(RECORDS SHOWN)
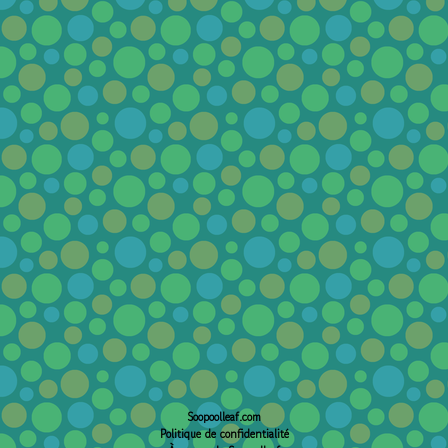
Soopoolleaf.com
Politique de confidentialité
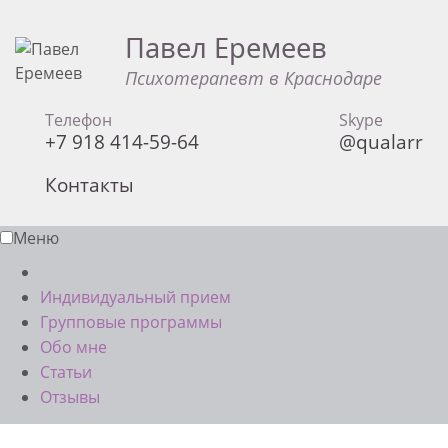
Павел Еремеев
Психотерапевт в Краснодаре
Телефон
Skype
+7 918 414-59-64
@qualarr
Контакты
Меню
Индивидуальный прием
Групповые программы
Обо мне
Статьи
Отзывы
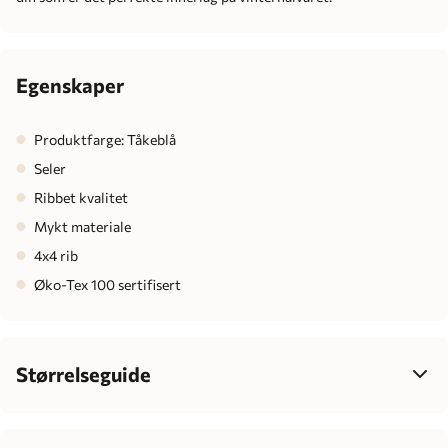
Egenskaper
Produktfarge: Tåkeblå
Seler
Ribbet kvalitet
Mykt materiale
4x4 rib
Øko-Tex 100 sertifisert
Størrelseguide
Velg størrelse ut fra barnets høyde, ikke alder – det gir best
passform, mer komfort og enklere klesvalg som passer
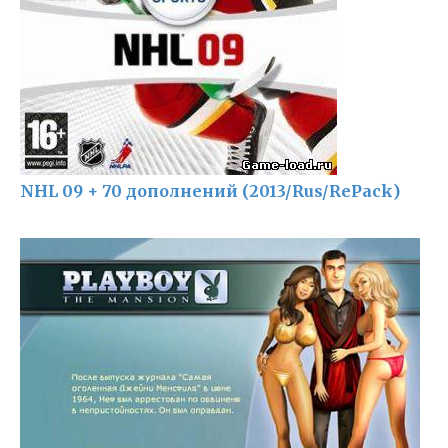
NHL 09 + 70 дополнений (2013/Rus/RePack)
(End RECORDS SHOWN)
(RECORDS SHOWN)
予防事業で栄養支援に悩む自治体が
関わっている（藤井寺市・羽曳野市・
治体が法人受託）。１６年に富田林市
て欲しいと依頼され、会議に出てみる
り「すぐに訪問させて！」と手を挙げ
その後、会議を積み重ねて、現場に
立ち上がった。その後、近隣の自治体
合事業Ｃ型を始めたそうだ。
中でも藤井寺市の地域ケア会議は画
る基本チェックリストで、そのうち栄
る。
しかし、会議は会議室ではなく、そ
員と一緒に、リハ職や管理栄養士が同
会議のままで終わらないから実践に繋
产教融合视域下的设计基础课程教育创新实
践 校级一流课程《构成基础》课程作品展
(End RECORDS SHOWN)
• TASK GOAL: I would like the exact lines from the data above, starting with the one that holds "Групповые программы" and going on through the one that holds "NHL 09 + 70 дополнений (2013/Rus/RePack)", without the pictures.

• SOLUTION TO THIS EXERCISE:
Групповые программы
Обо мне
Статьи
Отзывы
Egenskaper
Produktfarge: Tåkeblå
Seler
Ribbet kvalitet
Mykt materiale
4x4 rib
Øko-Tex 100 sertifisert
Størrelseguide
Velg størrelse ut fra barnets høyde, ikke alder – det gir best
passform, mer komfort og enklere klesvalg som passer
NHL 09 + 70 дополнений (2013/Rus/RePack)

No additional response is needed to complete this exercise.